Peter Ralston, of the Rockland-based Island Institute, devised the Maine Lights Program to transfer lighthouse properties to local agencies and organizations with a more personal interest in the structures’ survival, with the Coast Guard retaining responsibility only for the lights themselves. In 1993 the Coast Guard handed over Heron Neck Lighthouse, the first lighthouse under the program, to the Island Institute, which Ralston founded, and which in turn leased the property to a private party who restored the beacon, and still own the lighthouse today.
This idea of having local organizations maintain lighthouses started initially with the rebuilding of Maine’s Heron Neck Lighthouse, called the Heron Neck Project, under a newly created Maine Lights Program in 1993. The program allowed a local organization, the Island Institute, to raise funds to rebuild the structure, with the Coast Guard tending only the light itself. Organizations soon started to sprout up with the purpose of preserving the heritage of lighthouses all over the country. In 1992, Lighthouse Digest Magazine was created to educate and inform readers nationally of lighthouse history and preservation, and in 1994, the American Lighthouse Foundation was established with its primary mission of becoming directly involved in lighthouse preservation on a national scale.
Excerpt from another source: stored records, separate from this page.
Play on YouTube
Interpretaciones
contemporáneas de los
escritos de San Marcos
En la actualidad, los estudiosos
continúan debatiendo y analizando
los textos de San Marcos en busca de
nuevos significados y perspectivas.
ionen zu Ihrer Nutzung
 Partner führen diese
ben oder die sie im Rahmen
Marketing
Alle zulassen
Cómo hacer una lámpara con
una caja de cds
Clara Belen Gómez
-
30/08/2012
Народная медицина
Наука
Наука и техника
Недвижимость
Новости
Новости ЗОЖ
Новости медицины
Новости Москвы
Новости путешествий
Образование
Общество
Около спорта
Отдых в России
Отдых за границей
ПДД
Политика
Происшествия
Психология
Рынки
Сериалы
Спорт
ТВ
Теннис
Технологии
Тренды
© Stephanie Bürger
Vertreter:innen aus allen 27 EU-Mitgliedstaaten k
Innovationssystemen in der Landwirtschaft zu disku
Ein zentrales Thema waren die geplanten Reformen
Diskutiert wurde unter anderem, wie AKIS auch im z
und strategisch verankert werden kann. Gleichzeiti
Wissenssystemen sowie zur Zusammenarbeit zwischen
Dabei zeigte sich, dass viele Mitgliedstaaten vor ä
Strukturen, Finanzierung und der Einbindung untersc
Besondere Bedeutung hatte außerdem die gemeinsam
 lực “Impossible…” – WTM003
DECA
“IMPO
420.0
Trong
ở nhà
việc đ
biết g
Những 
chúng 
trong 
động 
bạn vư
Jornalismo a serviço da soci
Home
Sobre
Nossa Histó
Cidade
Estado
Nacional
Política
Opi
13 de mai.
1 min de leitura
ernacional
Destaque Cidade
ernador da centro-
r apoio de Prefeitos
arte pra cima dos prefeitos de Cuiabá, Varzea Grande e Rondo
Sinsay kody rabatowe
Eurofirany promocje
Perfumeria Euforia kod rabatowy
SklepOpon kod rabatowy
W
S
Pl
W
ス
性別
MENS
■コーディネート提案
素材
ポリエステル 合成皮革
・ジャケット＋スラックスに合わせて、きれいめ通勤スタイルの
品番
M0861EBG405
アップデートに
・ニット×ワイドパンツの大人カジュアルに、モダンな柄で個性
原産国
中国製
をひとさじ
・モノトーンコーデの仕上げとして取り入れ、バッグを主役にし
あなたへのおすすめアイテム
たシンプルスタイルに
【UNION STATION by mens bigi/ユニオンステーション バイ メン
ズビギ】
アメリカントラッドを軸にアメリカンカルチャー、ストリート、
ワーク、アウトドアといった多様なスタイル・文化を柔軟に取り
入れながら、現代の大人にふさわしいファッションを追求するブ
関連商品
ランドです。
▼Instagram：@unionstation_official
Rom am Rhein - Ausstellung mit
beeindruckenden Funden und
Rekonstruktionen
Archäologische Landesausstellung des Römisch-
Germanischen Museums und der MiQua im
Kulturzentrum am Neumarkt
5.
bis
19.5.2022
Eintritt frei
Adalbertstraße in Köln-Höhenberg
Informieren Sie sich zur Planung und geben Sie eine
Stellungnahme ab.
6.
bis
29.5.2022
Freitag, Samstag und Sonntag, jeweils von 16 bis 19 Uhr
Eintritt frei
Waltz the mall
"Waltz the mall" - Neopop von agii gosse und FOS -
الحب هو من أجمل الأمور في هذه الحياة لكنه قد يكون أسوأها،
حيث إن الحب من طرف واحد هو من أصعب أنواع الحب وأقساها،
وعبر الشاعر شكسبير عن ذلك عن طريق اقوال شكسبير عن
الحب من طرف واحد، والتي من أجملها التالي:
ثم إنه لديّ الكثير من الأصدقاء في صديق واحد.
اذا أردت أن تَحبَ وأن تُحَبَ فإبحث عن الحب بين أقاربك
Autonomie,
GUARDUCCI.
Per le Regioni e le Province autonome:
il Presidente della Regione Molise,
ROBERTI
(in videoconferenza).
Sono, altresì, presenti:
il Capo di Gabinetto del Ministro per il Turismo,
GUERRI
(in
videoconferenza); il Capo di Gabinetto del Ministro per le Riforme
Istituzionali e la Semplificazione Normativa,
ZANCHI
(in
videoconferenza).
Both of these organizations started in Maine.
By 1996, with help from Senator George Mitchell and Senator Olympia Snowe, the Maine Lights Program had become a model for lighthouse preservation on a national scale under the supervision of the National Park Service, and was passed into law by Congress. This allowed 28 designated light stations in Maine to be transferred to selected non-profit organizations as the Coast Guard relinquished ownership of those lighthouses deemed in need. Specially selected non-profit organizations would provide approved plans to help maintain and provide public access to a particular lighthouse, and become directly involved in raising funds for restoration efforts. These organizations provided protection for these coastal beacons in need, and transformed some of them into tourist attractions and living history centers to raise funds in their efforts to maintain these beacons. The Maine Lights program provided a national and international blueprint for modern day lighthouse conservation. In 2000, Congress passed the Lighthouse Preservation Act used today to help maintain those structures in need of repairs.
As we enter the season of giving, many of these volunteers across the country have been busy over this past year and years gone by working on projects involving preservation of various lighthouses throughout the country. As mentioned, there are many non-profit organizations under the Lighthouse Preservation Act that have been working tirelessly on rising funds to rebuild these magnificent structures that embody our strength and the American spirit. If you find you don’t have the time to volunteer like most of us in our busy lives, at least become a member of the American Lighthouse Foundation with a small donation. The ALF sponsors events to many lighthouses, and has many non-profit organizations, or chapters; especially in New England that provides assistance to those beacons in need. Their headquarters is now at Owls Head Lighthouse, in the keepers’ building. Their growing army of volunteers contributes over 25,000 hours of service annually towards the cause of lighthouse preservation, they provide educational and public access programs, and provide the ability to reuse various historic sites throughout the nation.
The website for the American Lighthouse Foundation provides all kinds of lighthouse news, history, events, and gifts in which most proceeds help with lighthouse preservation. There is also info on tours as well. You can also visit Owl’s Head Lighthouse where their headquarters are nowadays and explore the grounds. The foundation also offers tours. They also coordinate Maine Open Lighthouse Day, this September, where visitors can enjoy rare opportunities to climb the towers of about two dozen historic Maine lights. They also sponsor each year, usually around the end of June or beginning of July, the Midcoast Maine Lighthouse Challenge around seven lighthouses, among other events.
Have a wonderful season and enjoy your passion!